> Task objective
Look through the listing below and report the lines that have the word "được" in them.

▶

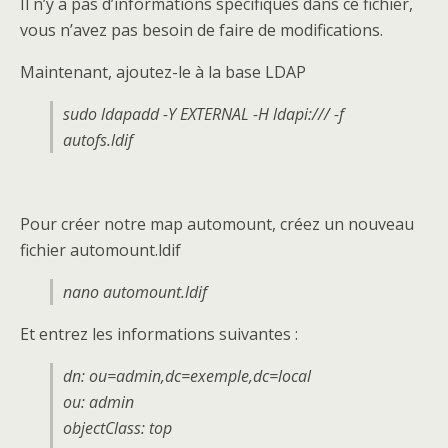
Il n’y a pas d’informations spécifiques dans ce fichier,
vous n’avez pas besoin de faire de modifications.
Maintenant, ajoutez-le à la base LDAP
sudo ldapadd -Y EXTERNAL -H ldapi:/// -f
autofs.ldif
Pour créer notre map automount, créez un nouveau
fichier automount.ldif
nano automount.ldif
Et entrez les informations suivantes :
dn: ou=admin,dc=exemple,dc=local
ou: admin
objectClass: top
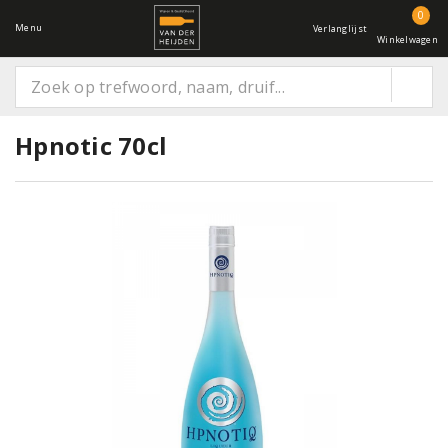
0
Menu
Verlanglijst
Winkelwagen
Hpnotic 70cl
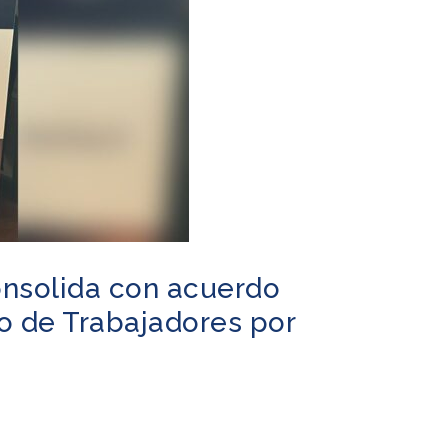
onsolida con acuerdo
o de Trabajadores por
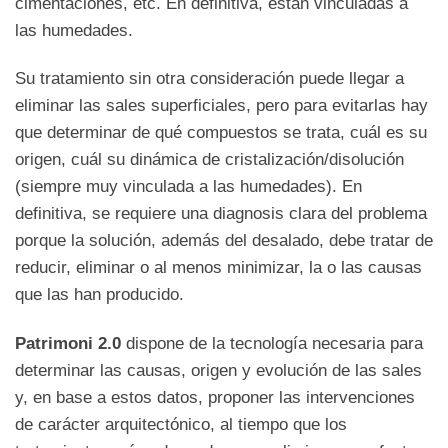
cimentaciones, etc. En definitiva, están vinculadas a
las humedades.
Su tratamiento sin otra consideración puede llegar a
eliminar las sales superficiales, pero para evitarlas hay
que determinar de qué compuestos se trata, cuál es su
origen, cuál su dinámica de cristalización/disolución
(siempre muy vinculada a las humedades). En
definitiva, se requiere una diagnosis clara del problema
porque la solución, además del desalado, debe tratar de
reducir, eliminar o al menos minimizar, la o las causas
que las han producido.
Patrimoni 2.0
dispone de la tecnología necesaria para
determinar las causas, origen y evolución de las sales
y, en base a estos datos, proponer las intervenciones
de carácter arquitectónico, al tiempo que los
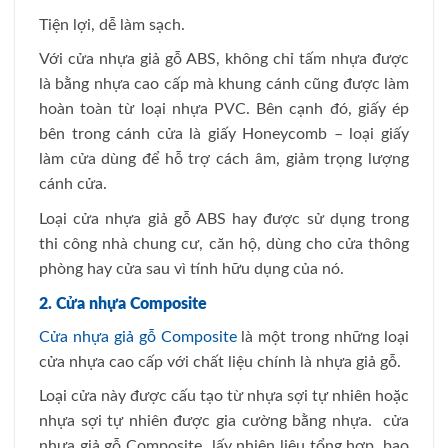
Tiện lợi, dễ làm sạch.
Với cửa nhựa giả gỗ ABS, không chỉ tấm nhựa được
là bằng nhựa cao cấp mà khung cánh cũng được làm
hoàn toàn từ loại nhựa PVC. Bên cạnh đó, giấy ép
bên trong cánh cửa là giấy Honeycomb – loại giấy
làm cửa dùng để hỗ trợ cách âm, giảm trọng lượng
cánh cửa.
Loại cửa nhựa giả gỗ ABS hay được sử dụng trong
thi công nhà chung cư, căn hộ, dùng cho cửa thông
phòng hay cửa sau vì tính hữu dụng của nó.
2. Cửa nhựa Composite
Cửa nhựa giả gỗ Composite
là một trong những loại
cửa nhựa cao cấp với chất liệu chính là nhựa giả gỗ.
Loại cửa này được cấu tạo từ nhựa sợi tự nhiên hoặc
nhựa sợi tự nhiên được gia cường bằng nhựa. cửa
nhựa giả gỗ Composite lấy nhiên liệu tổng hợp, bao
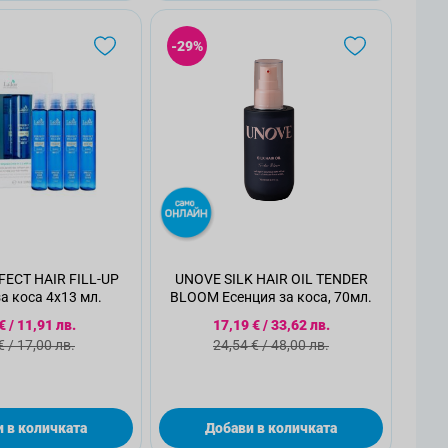
-29%
ECT HAIR FILL-UP
UNOVE SILK HAIR OIL TENDER
а коса 4x13 мл.
BLOOM Есенция за коса, 70мл.
циална цена
Специална цена
€
/
11,91 лв.
17,19 €
/
33,62 лв.
ндартна цена
Стандартна цена
€
/
17,00 лв.
24,54 €
/
48,00 лв.
 в количката
Добави в количката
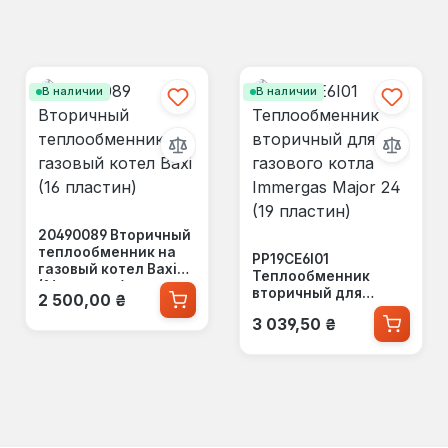
В наличии
В наличии
20490089 Вторичный
теплообменник на
PP19CE6I01
газовый котел Baxi
Теплообменник
(16 пластин)
Обычная цена:
вторичный для
2 500,00 ₴
газового котла
Обычная цена:
3 039,50 ₴
Immergas Major 24 (19
пластин)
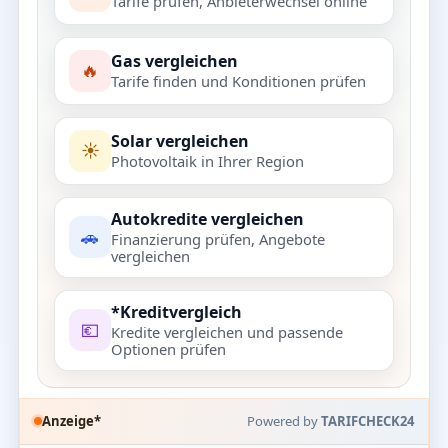
Tarife prüfen, Anbieterwechsel online
Gas vergleichen
🔥
Tarife finden und Konditionen prüfen
Solar vergleichen
☀️
Photovoltaik in Ihrer Region
Autokredite vergleichen
🚗
Finanzierung prüfen, Angebote
vergleichen
*Kreditvergleich
💶
Kredite vergleichen und passende
Optionen prüfen
Anzeige*
Powered by
TARIFCHECK24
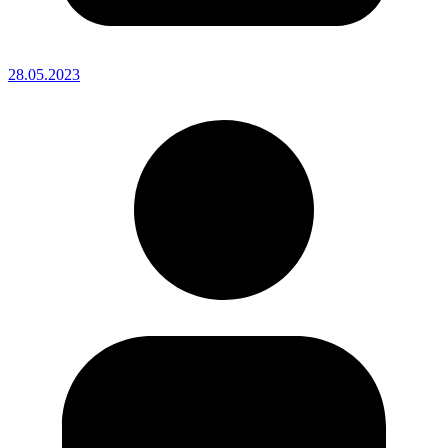
28.05.2023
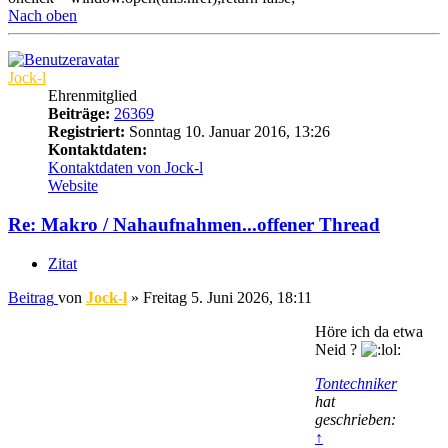
Nach oben
Jock-l
Ehrenmitglied
Beiträge:
26369
Registriert:
Sonntag 10. Januar 2016, 13:26
Kontaktdaten:
Kontaktdaten von Jock-l
Website
Re: Makro / Nahaufnahmen...offener Thread
Zitat
Beitrag
von
Jock-l
»
Freitag 5. Juni 2026, 18:11
Höre ich da etwa
Neid ?
Tontechniker
hat
geschrieben:
↑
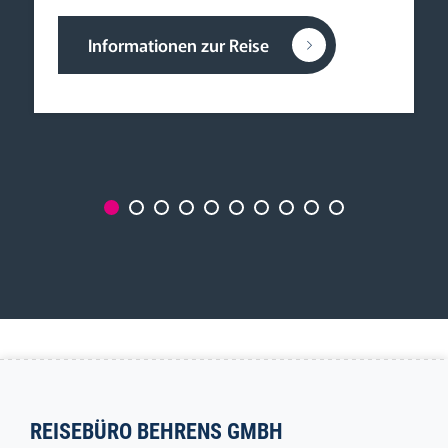
Informationen zur Reise
REISEBÜRO BEHRENS GMBH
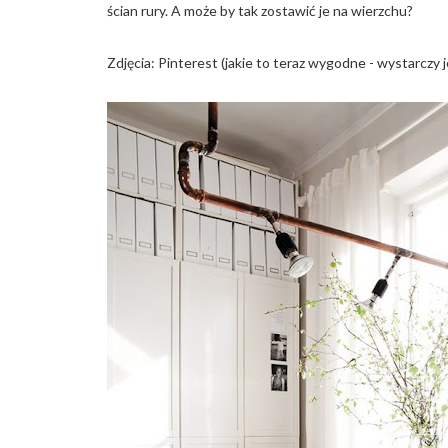
ścian rury. A może by tak zostawić je na wierzchu?
Zdjęcia: Pinterest (jakie to teraz wygodne - wystarczy 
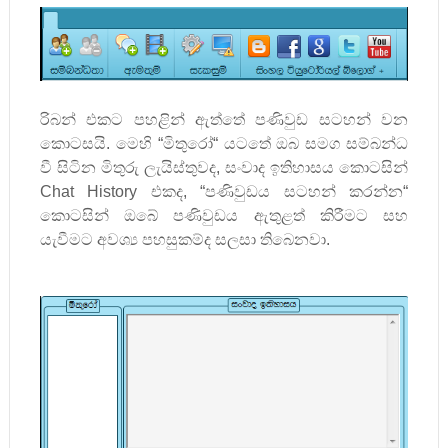
රිබන් එකට පහළින් ඇත්තේ පණිවුඩ සටහන් වන
කොටසයි. මෙහි
“
මිතුරෝ
“
යටතේ ඔබ සමග සම්බන්ධ
වී සිටින මිතුරු ලැයිස්තුවද
,
සංවාද ඉතිහාසය කොටසින්
Chat History
එකද
,
“
පණිවුඩය සටහන් කරන්න
“
කොටසින් ඔබේ පණිවුඩය ඇතුළත් කිරීමට සහ
යැවීමට අවශ්‍ය පහසුකම්ද සලසා තිබෙනවා.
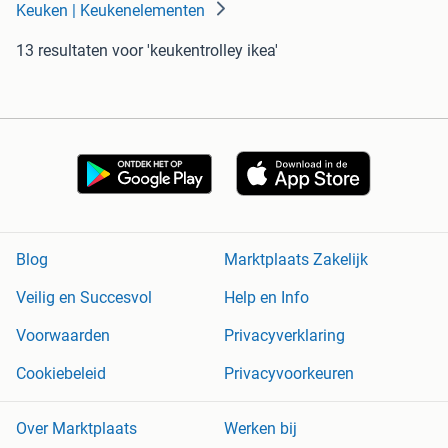
Keuken | Keukenelementen
13 resultaten
voor 'keukentrolley ikea'
Blog
Marktplaats Zakelijk
Veilig en Succesvol
Help en Info
Voorwaarden
Privacyverklaring
Cookiebeleid
Privacyvoorkeuren
Over Marktplaats
Werken bij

◀

> Output of the task
Với cửa nhựa giả gỗ ABS, không chỉ tấm nhựa được
là bằng nhựa cao cấp mà khung cánh cũng được làm
Loại cửa nhựa giả gỗ ABS hay được sử dụng trong
Loại cửa này được cấu tạo từ nhựa sợi tự nhiên hoặc
nhựa sợi tự nhiên được gia cường bằng nhựa. cửa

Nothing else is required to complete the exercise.